Public opinion polls leave no doubt that a significant majority of Americans support laws protecting L.G.B.T. people from discrimination and approve of same-sex marriage. But that doesn’t mean that they prioritize the issue and punish politicians with contrary views. The results of many elections suggest that they don’t. 
I think that’s changing, and 2016 could be the proof of it. In several closely fought races around the country, candidates’ actions and comments regarding gay people have come to the fore and come to define them. Murphy’s contest against John Mica, now in his 12th term, is only one of them.

The outcomes of two of the most competitive gubernatorial contests — in Indiana and North Carolina — could be affected by voters’ feelings about how the candidates have handled L.G.B.T. rights. That’s especially true in North Carolina, where Gov. Pat McCrory is being hammered for a shockingly regressive measure that he signed into law last March.

It hallucinated some grave public danger in transgender people’s using public restrooms that correspond to their gender identity, banned them from doing so, and then went even further, nullifying local ordinances that outlawed employment and housing discrimination against gay and lesbian people.

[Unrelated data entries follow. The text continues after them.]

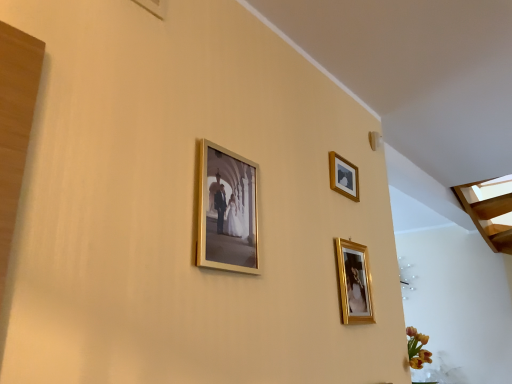 Question: Is wooden picture frame at upper right, arranged as the third picture frame when viewed from the front, further to the viewer compared to gold metallic picture frame at lower right, which appears as the second picture frame when viewed from the back?

Choices:
 (A) yes
 (B) no

Answer: (A)

Question: Considering the relative positions of wooden picture frame at upper right, arranged as the third picture frame when viewed from the front, and gold metallic picture frame at lower right, positioned as the third picture frame in left-to-right order, in the image provided, is wooden picture frame at upper right, arranged as the third picture frame when viewed from the front, to the left of gold metallic picture frame at lower right, positioned as the third picture frame in left-to-right order, from the viewer's perspective?

Choices:
 (A) no
 (B) yes

Answer: (B)

Question: Is wooden picture frame at upper right, the 2th picture frame when ordered from left to right, turned away from gold metallic picture frame at lower right, which is the first picture frame in right-to-left order?

Choices:
 (A) no
 (B) yes

Answer: (A)

Question: From a real-world perspective, is wooden picture frame at upper right, arranged as the third picture frame when viewed from the front, positioned over gold metallic picture frame at lower right, the 2th picture frame when ordered from front to back, based on gravity?

Choices:
 (A) no
 (B) yes

Answer: (B)

Question: From the image's perspective, is wooden picture frame at upper right, which is the first picture frame from back to front, located above gold metallic picture frame at lower right, the 2th picture frame when ordered from front to back?

Choices:
 (A) no
 (B) yes

Answer: (B)

Question: Considering the relative sizes of wooden picture frame at upper right, arranged as the third picture frame when viewed from the front, and gold metallic picture frame at lower right, the 2th picture frame when ordered from front to back, in the image provided, is wooden picture frame at upper right, arranged as the third picture frame when viewed from the front, shorter than gold metallic picture frame at lower right, the 2th picture frame when ordered from front to back,?

Choices:
 (A) yes
 (B) no

Answer: (A)

Question: Does wooden picture frame at upper right, the 2th picture frame when ordered from left to right, lie behind gold metallic photo frame at center, the first picture frame viewed from the front?

Choices:
 (A) yes
 (B) no

Answer: (A)

Question: From a real-world perspective, is wooden picture frame at upper right, the 2th picture frame when ordered from left to right, positioned under gold metallic photo frame at center, acting as the third picture frame starting from the right, based on gravity?

Choices:
 (A) no
 (B) yes

Answer: (A)

Question: Is the depth of wooden picture frame at upper right, the 2th picture frame when ordered from left to right, less than that of gold metallic photo frame at center, the first picture frame when ordered from left to right?

Choices:
 (A) no
 (B) yes

Answer: (A)

Question: Is wooden picture frame at upper right, arranged as the third picture frame when viewed from the front, located outside gold metallic photo frame at center, the first picture frame viewed from the front?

“I believe that he started this in order to stir up his right wing and to win this election,” said his Democratic challenger, Roy Cooper, the state’s attorney general, when I spoke with him last week. “But it’s backfired on him because it’s backfired on the state.”

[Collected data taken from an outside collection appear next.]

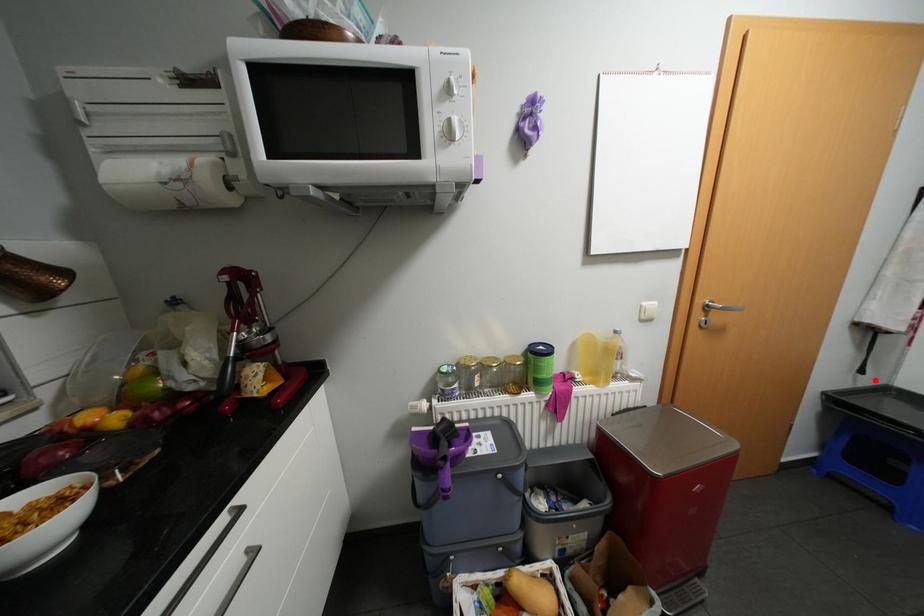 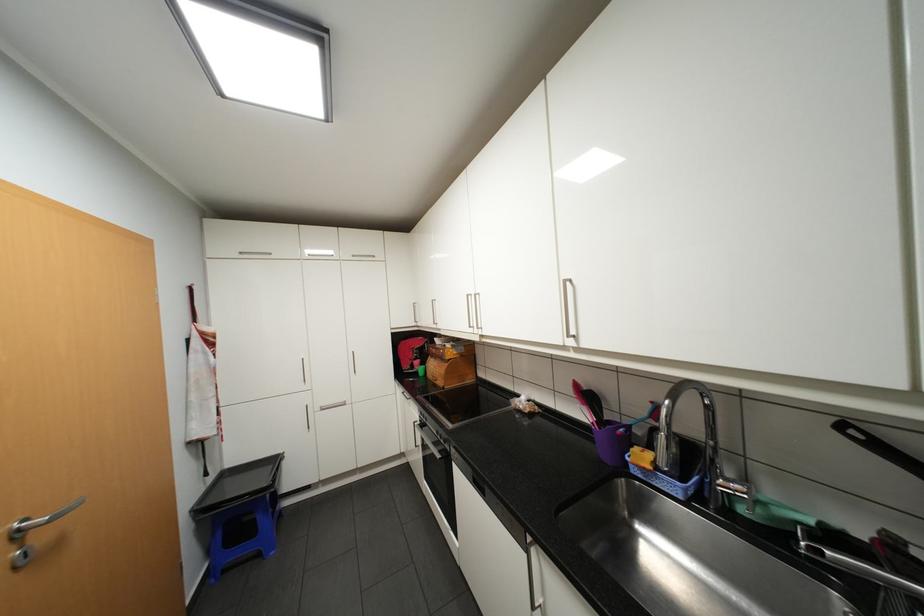 The point at the highlighted location is marked in the first image. Where is the corresponding point in the second image?

(220, 476) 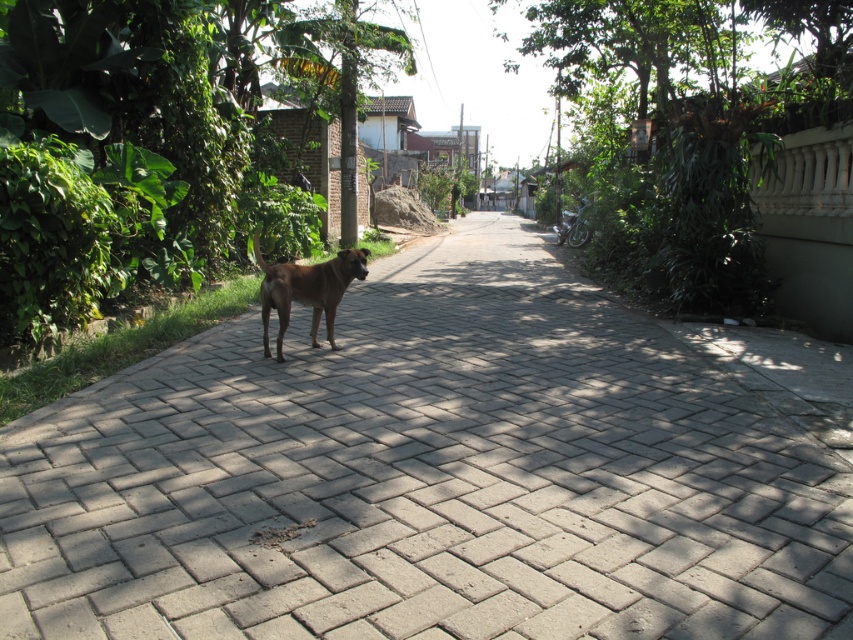 You are a delivery person standing on the gray brick pavement at center. You need to reach the brown furry dog at center to deliver a package. Which direction should you move to approach the dog?

The gray brick pavement at center is to the right of the brown furry dog at center, so you should move to your left to approach the dog.

You are a delivery robot with a 1.5 meter wide package. You need to move from the gray brick pavement at center to the brown furry dog at center. Can you fit through the space between them?

The distance between the gray brick pavement at center and the brown furry dog at center is 1.62 meters. Since the package is 1.5 meters wide, it should fit with some clearance.

You are a delivery drone flying over the gray brick pavement at center and the brown furry dog at center. Which object is higher in elevation?

The gray brick pavement at center is taller than the brown furry dog at center, so the gray brick pavement at center is higher in elevation. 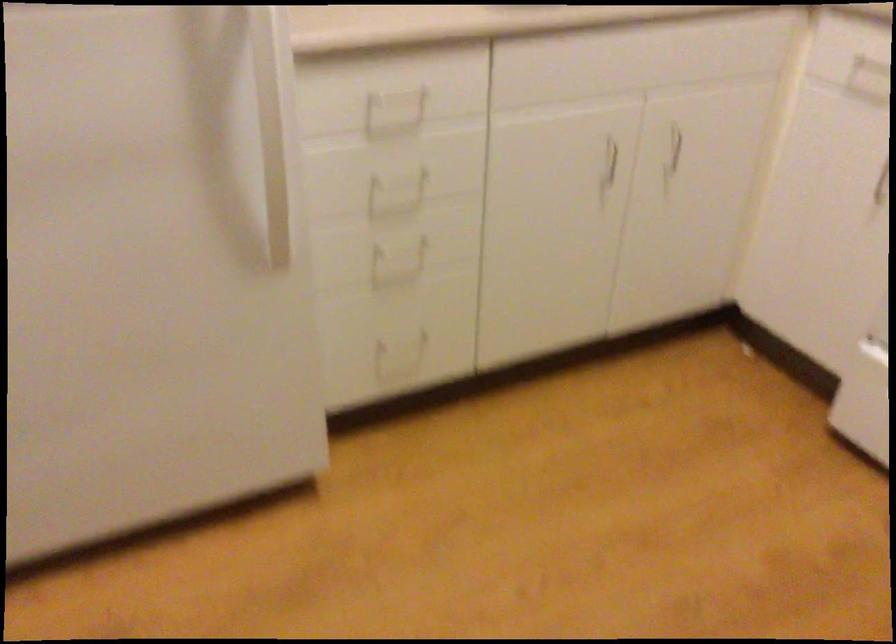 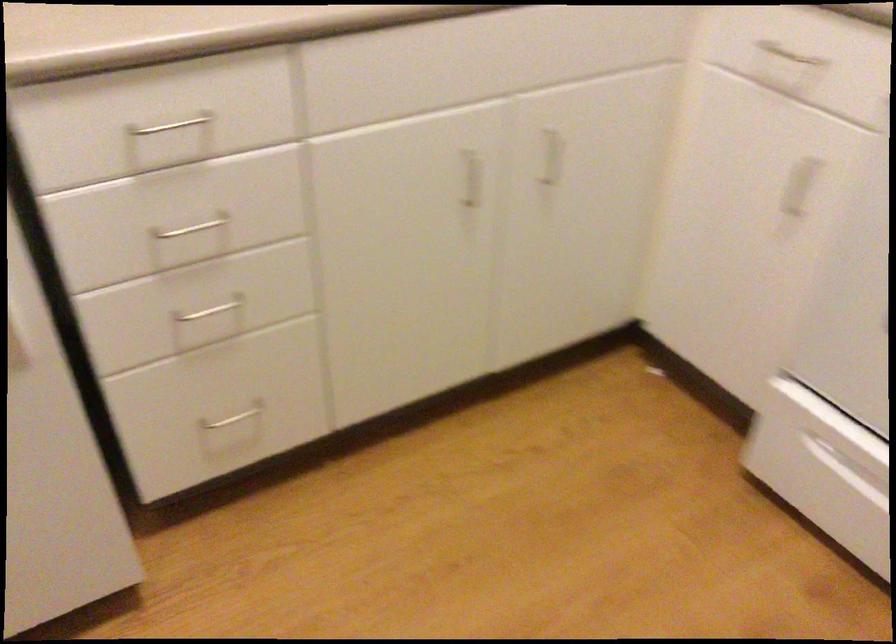 Where in the second image is the point corresponding to [607,156] from the first image?

(471, 178) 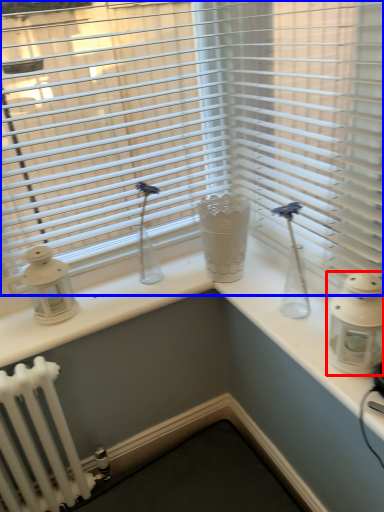 Question: Among these objects, which one is nearest to the camera, candle holder (highlighted by a red box) or window blind (highlighted by a blue box)?

Choices:
 (A) candle holder
 (B) window blind

Answer: (A)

In protest of the law, PayPal nixed plans to build a major new operations center in Charlotte. The National Basketball Association relocated an all-star game from North Carolina to another state. Business groups moved conventions. Performers canceled concerts.

“It has cost us thousands of jobs and hundreds of millions of dollars,” Cooper told me. And it has tarnished McCrory’s carefully tended image as a common-sense, pro-business governor.

Cooper presses the issue all the time, including in a recent debate against McCrory. Polls in August showed him ahead by one to nine points.
Roy Cooper, North Carolina Democratic gubernatorial candidate. Credit Chuck Burton/Associated Press
“That really is a new day,” JoDee Winterhof, the senior vice president for policy and political affairs at the Human Rights Campaign, told me.

As more business leaders stand up for L.G.B.T. rights, which they deem important to assembling the best work force and burnishing their brands, more politicians find that their own positions can have a serious impact on their relationship with the corporate community. Being against L.G.B.T. rights can complicate any claims they make to being champions of economic growth. It can also depress financial contributions to their campaigns.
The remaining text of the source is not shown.